Department of Biochemistry, Faculty of Veterinary Medicine, Damanhour University, Damanhour, Egypt.
Department of Histology, Faculty of Veterinary Medicine, Damanhour University, Damanhour, Egypt.
J Biochem Mol Toxicol. 2021 Apr;35(4):e22716. doi: 10.1002/jbt.22716. Epub 2021 Jan 23.
This study investigated the potential mechanism(s) and the signaling pathway(s) underlying the prophylactic effect of proanthocyanidin extract (PE) against doxorubicin (DOX)-induced cardiotoxicity in rats. A total of 32 male albino rats were randomly allocated into four groups. Control rats were orally administrated normal saline. Rats in the second group were orally administrated PE (50 mg/kg bw/once daily) for 4 weeks. Rats in the third group were intraperitoneally injected with DOX (10 mg/kg on Days 3, 9, 15, and 21 of the experiment). Rats in the fourth group were injected with DOX and PE simultaneously for 4 weeks. DOX significantly augmented the levels of serum heart damage biomarkers. In addition, histopathology indicated that DOX-induced cardiac tissue injury upregulated the expression of fibrogenic factors, alpha smooth muscle actin (α-SMA), transforming growth factor β1 (TGF- β1), and p16 . Downregulation of cell proliferation markers, cyclin-dependent kinase-4 (CDK4), and retinoblastoma (Rb) was also observed. Furthermore, DOX-induced oxidative and inflammatory stress resulted in increased cardiac malondialdehyde (MDA), protein carbonyl (PC), interleukin-2 (IL-2), interleukin-6 (IL-6), and tumor necrosis factor-alpha (TNF-α). Decreased cardiac glutathione (GSH) levels and enzyme activity of catalase (CAT), superoxide dismutase (SOD), and glutathione S-transferase (GST) were observed. Treatment of DOX-induced rat cardiotoxicity with PE normalized serum parameters for the aforementioned parameters and alleviated cardiac tissue structure. Furthermore, reduced cardiac tissue α-SMA and TGF-β1, and increased CDK4 and Rb protein expression, along with the amelioration of oxidative and inflammatory effects were observed. PE attenuates DOX-induced cardiomyocyte inflammation possibly by attenuating the nuclear factor kappa-B (NF- kB) signaling pathway. These results indicate that PE may be useful as a preventative agent against DOX-induced cardiac toxicity.

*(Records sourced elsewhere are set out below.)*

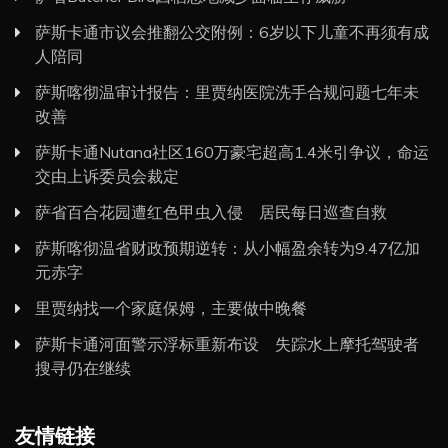
萨斯卡通市议会推翻公交附例：6岁以下儿童不再须有成
人陪同
萨斯喀彻温审计报告：里贾纳医院洗手合规问题七年未
改善
萨斯卡通Nutana社区160万豪宅超高1.4米引争议，命运
交由上诉委员会裁定
萨省百合花园遭红色甲虫入侵 居民每日巡查自救
萨斯喀彻温省财政预期逆转：从小幅盈余转为9.47亿加
元赤字
里贾纳找一个家庭保姆，主要做中晚餐
萨斯卡通河面警示浮标重新布设 失踪水上摩托驾驶者
搜寻仍在继续
友情链接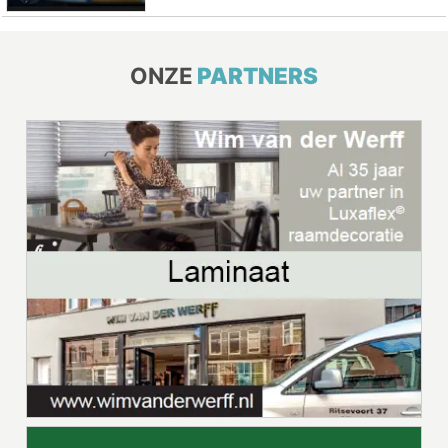
ONZE
PARTNERS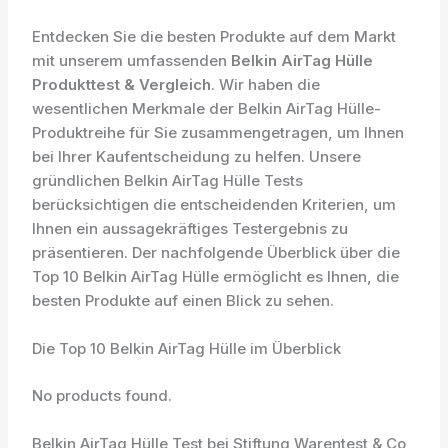
Entdecken Sie die besten Produkte auf dem Markt
mit unserem umfassenden
Belkin AirTag Hülle
Produkttest & Vergleich
. Wir haben die
wesentlichen Merkmale der Belkin AirTag Hülle-
Produktreihe für Sie zusammengetragen, um Ihnen
bei Ihrer Kaufentscheidung zu helfen. Unsere
gründlichen Belkin AirTag Hülle Tests
berücksichtigen die entscheidenden Kriterien, um
Ihnen ein aussagekräftiges Testergebnis zu
präsentieren. Der nachfolgende Überblick über die
Top 10 Belkin AirTag Hülle ermöglicht es Ihnen, die
besten Produkte auf einen Blick zu sehen.
Die Top 10 Belkin AirTag Hülle im Überblick
No products found.
Belkin AirTag Hülle Test bei Stiftung Warentest & Co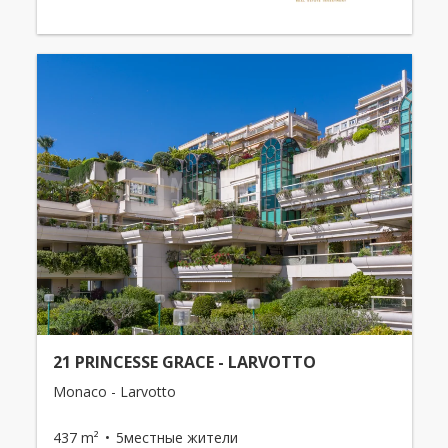
21 PRINCESSE GRACE - LARVOTTO
Monaco - Larvotto
437 m²
5местные жители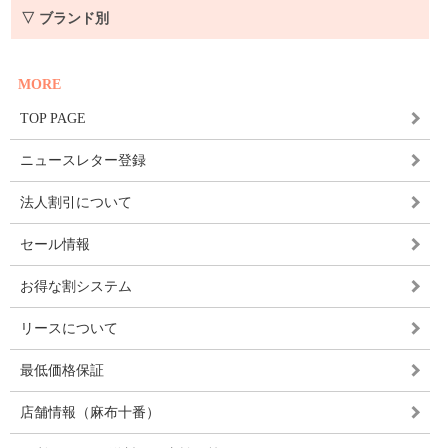
▽ ブランド別
MORE
TOP PAGE
ニュースレター登録
法人割引について
セール情報
お得な割システム
リースについて
最低価格保証
店舗情報（麻布十番）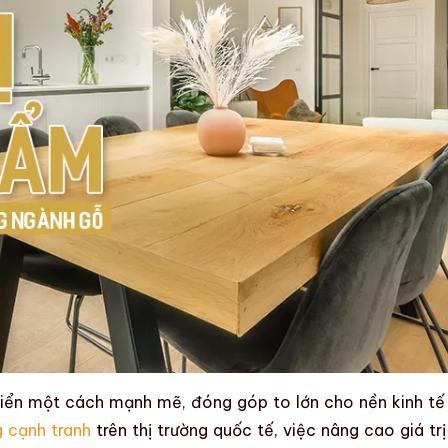
riển một cách mạnh mẽ, đóng góp to lớn cho nền kinh tế
 cạnh tranh
trên thị trường quốc tế, việc
nâng cao giá trị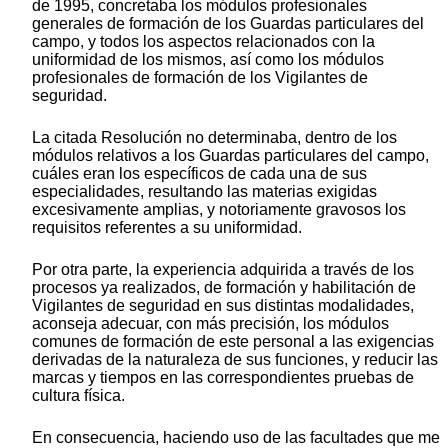
de 1995, concretaba los módulos profesionales
generales de formación de los Guardas particulares del
campo, y todos los aspectos relacionados con la
uniformidad de los mismos, así como los módulos
profesionales de formación de los Vigilantes de
seguridad.
La citada Resolución no determinaba, dentro de los
módulos relativos a los Guardas particulares del campo,
cuáles eran los específicos de cada una de sus
especialidades, resultando las materias exigidas
excesivamente amplias, y notoriamente gravosos los
requisitos referentes a su uniformidad.
Por otra parte, la experiencia adquirida a través de los
procesos ya realizados, de formación y habilitación de
Vigilantes de seguridad en sus distintas modalidades,
aconseja adecuar, con más precisión, los módulos
comunes de formación de este personal a las exigencias
derivadas de la naturaleza de sus funciones, y reducir las
marcas y tiempos en las correspondientes pruebas de
cultura física.
En consecuencia, haciendo uso de las facultades que me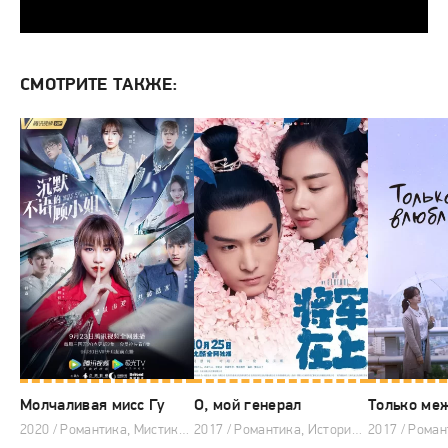
СМОТРИТЕ ТАКЖЕ:
Молчаливая мисс Гу
О, мой генерал
2020 / Романтика, Мистика, Триллер, Китайские дорамы
2017 / Романтика, Исторический, Комедия, Китайские дорамы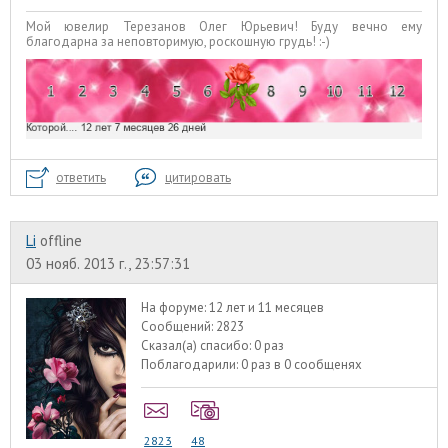
Мой ювелир Терезанов Олег Юрьевич! Буду вечно ему
благодарна за неповторимую, роскошную грудь! :-)
ответить
цитировать
Li
offline
03 нояб. 2013 г., 23:57:31
На форуме:
12 лет и 11 месяцев
Сообщений:
2823
Сказал(а) спасибо:
0 раз
Поблагодарили:
0 раз в 0 сообщенях
2823
48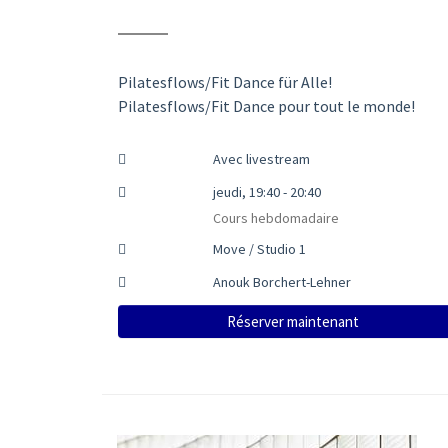
Pilatesflows/Fit Dance für Alle!
Pilatesflows/Fit Dance pour tout le monde!
Avec livestream
jeudi, 19:40 - 20:40
Cours hebdomadaire
Move / Studio 1
Anouk Borchert-Lehner
Réserver maintenant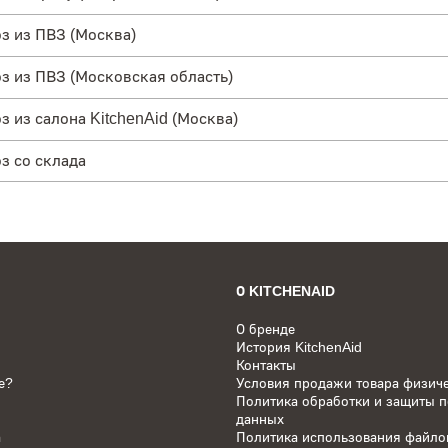
 из ПВЗ (Москва)
 из ПВЗ (Московская область)
 из салона KitchenAid (Москва)
 со склада
О KITCHENAID
О бренде
История KitchenAid
Контакты
е?
Условия продажи товара физич
Политика обработки и защиты 
данных
а
Политика использования файлов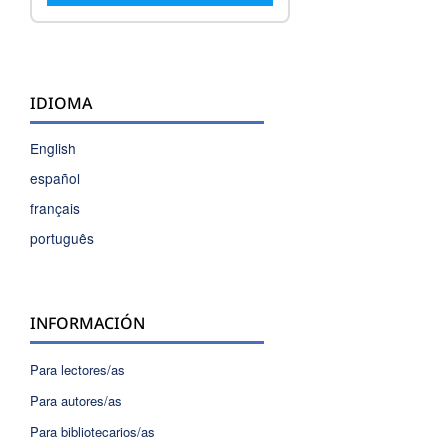
IDIOMA
English
español
français
português
INFORMACIÓN
Para lectores/as
Para autores/as
Para bibliotecarios/as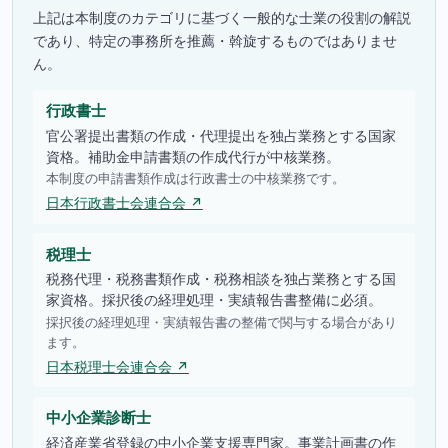
上記は本制度のカテゴリに基づく一般的な士業の役割の解説
であり、特定の事務所を推薦・斡旋するものではありませ
ん。
行政書士
官公署提出書類の作成・代理提出を独占業務とする国家
資格。補助金申請書類の作成代行が中核業務。
本制度の申請書類作成は行政書士の中核業務です。
日本行政書士会連合会 ↗
税理士
税務代理・税務書類作成・税務相談を独占業務とする国
家資格。採択後の経理処理・実績報告書整備に必須。
採択後の経理処理・実績報告書の整備で関与する場合があり
ます。
日本税理士会連合会 ↗
中小企業診断士
経済産業省登録の中小企業支援専門家。事業計画書の作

本研究旨在探讨原花青素提取物(PE)预防阿霉素(DOX)诱导的大鼠心脏毒性的潜在机制和信号通路。总共 32 只雄性白化大鼠被随机分配到四组。对照组大鼠口服生理盐水。第二组大鼠每天口服 PE(50mg/kg·bw/次)4 周。第三组大鼠腹腔注射 DOX(实验第 3、9、15 和 21 天,每次 10mg/kg)。第四组大鼠同时注射 DOX 和 PE,持续 4 周。DOX 显著增加了血清心脏损伤生物标志物的水平。此外,组织病理学表明,DOX 诱导的心脏组织损伤上调了纤维化因子的表达,包括α平滑肌肌动蛋白(α-SMA)、转化生长因子β1(TGF-β1)和 p16。细胞增殖标志物细胞周期蛋白依赖性激酶 4(CDK4)和视网膜母细胞瘤(Rb)的表达也下调。此外,DOX 诱导的氧化和炎症应激导致心脏丙二醛(MDA)、蛋白羰基(PC)、白细胞介素-2(IL-2)、白细胞介素-6(IL-6)和肿瘤坏死因子-α(TNF-α)增加。心脏谷胱甘肽(GSH)水平降低,过氧化氢酶(CAT)、超氧化物歧化酶(SOD)和谷胱甘肽 S-转移酶(GST)的酶活性降低。PE 治疗 DOX 诱导的大鼠心脏毒性可使上述参数的血清水平正常化,并减轻心脏组织结构损伤。此外,观察到心脏组织 α-SMA 和 TGF-β1 减少,CDK4 和 Rb 蛋白表达增加,氧化和炎症作用得到改善。PE 通过减轻核因子 kappa-B(NF-κB)信号通路可能减轻 DOX 诱导的心肌细胞炎症。这些结果表明,PE 可能是预防 DOX 诱导的心脏毒性的有用药物。